Some of the other demonstration gigs I have done have been at the Estes Park Wool Market. The wool market is a weekend event in June where all things fiber in Colorado gathers to spend a week end of fun and festivities. This festival has everything from llama and alpaca shows, sheep shearing and booths where you can get partially any fiber known to man. I volunteer for the Children’s Tent. Here I take on a more hands on demonstrations. Kids can choose to make a rope form various yarns with a rope maker, weave on a meat tray loom that they can take home or spin on a drop spindle. I like to help teach the kids with the meat tray looms. I help them take a colored string and weave it through the threads- building up various patterns. I watch and parents quickly get impatient and want to move on to something new as their kid becomes enthralled with the ease of weaving. I quickly become an impromptu baby sitter as parents wonder off to see something else. I don’t mind often these are the kids who enjoy it so much they don’t hesitate to help new comers to the table.
One year I had one young man who became so interested in spinning on a drop spindle that he not only learned how to spin but helped other kids. That very next year I was volunteering I saw him again eager as ever to help I soon put him to work. His mom later that day told me that I he never forgot about last year and because if me is now learning how to weave.

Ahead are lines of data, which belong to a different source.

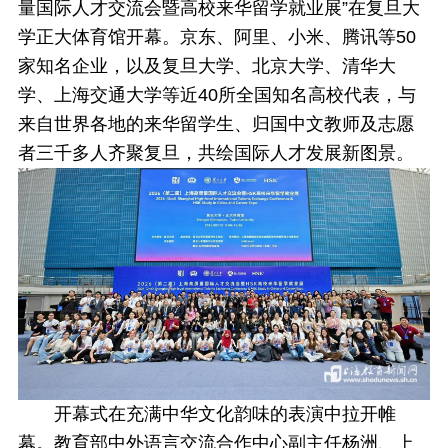
量国际人才交流会暨高校来华留学就业展”在复旦大
学正大体育馆开幕。京东、阿里、小米、腾讯等50
家知名企业，以及复旦大学、北京大学、清华大
学、上海交通大学等近40所全国知名高校代表，与
来自世界各地的来华留学生、归国中文教师及志愿
者三千多人齐聚复旦，共绘国际人才发展新图景。
开幕式在充满中华文化韵味的表演中拉开帷
幕。教育部中外语言交流合作中心副主任杨洲、上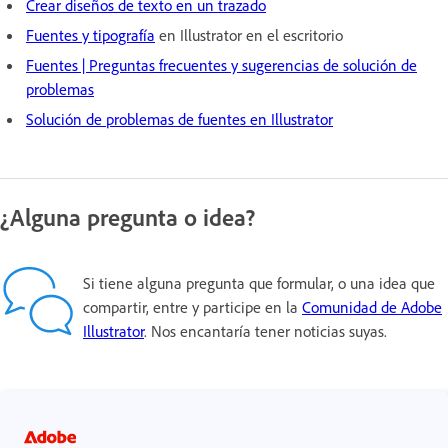
Crear diseños de texto en un trazado
Fuentes y tipografía
en Illustrator en el escritorio
Fuentes | Preguntas frecuentes y sugerencias de solución de
problemas
Solución de problemas de fuentes en Illustrator
¿Alguna pregunta o idea?
Si tiene alguna pregunta que formular, o una idea que
compartir, entre y participe en la
Comunidad de Adobe
Illustrator
. Nos encantaría tener noticias suyas.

I have also been asked to demonstrate sheep shearing at the Museum of Modern Art in Denver. The Museum was holding a mock sheep to shawl contest. This is where the cleaned fleece is spun, plied and woven into a shawl by a team of spinners and weavers with the goal to finish a shawl by the end of the day. Traditionally the sheep was shorn and the team would have to do the all processing in one day. That’s where I came in I was to shear the sheep.
I am my no means a sheep shearer. Unlike Tom Iamonico who can shear a sheep in less than five minutes I on the other hand took a whopping one
and a half hours to shear my sheep Camille. This also included brakes so that she could nurse her baby Cobalt. This was the most physical demonstration that I have been asked to do and one of the best. I was featured in the 2011 summer issue of Spin Off magazine.
I understand that demonstrating might not your cup of tea but if you want to give it a try here is what you will need.
- Bring a simple project to work on you will be interrupted A LOT so you don’t want to have to worry about keeping your place
- Be prepared to answer a lot of questions If you are spinning make sure you know how it works (especially when it comes a spinning wheels) I have had a lot of engineer minded people interrogate me on the workings of many of my fiber tools.
- Be prepared to politely correct parents and teachers. I have lost count how many parents and teachers who walk up to my spinning wheel and confidently tell their children that I am using a sewing machine to make clothes. I have found smiling politely until they are done lecturing about how my sewing machine makes thread and then “say well actually…” or “yes that is true sewing machines are used to make clothes, however I am making…” I don’t blame parents or teachers trying to take an educated guess, most likely they haven’t seen a spinning wheel in action except in fairy tale cartoons.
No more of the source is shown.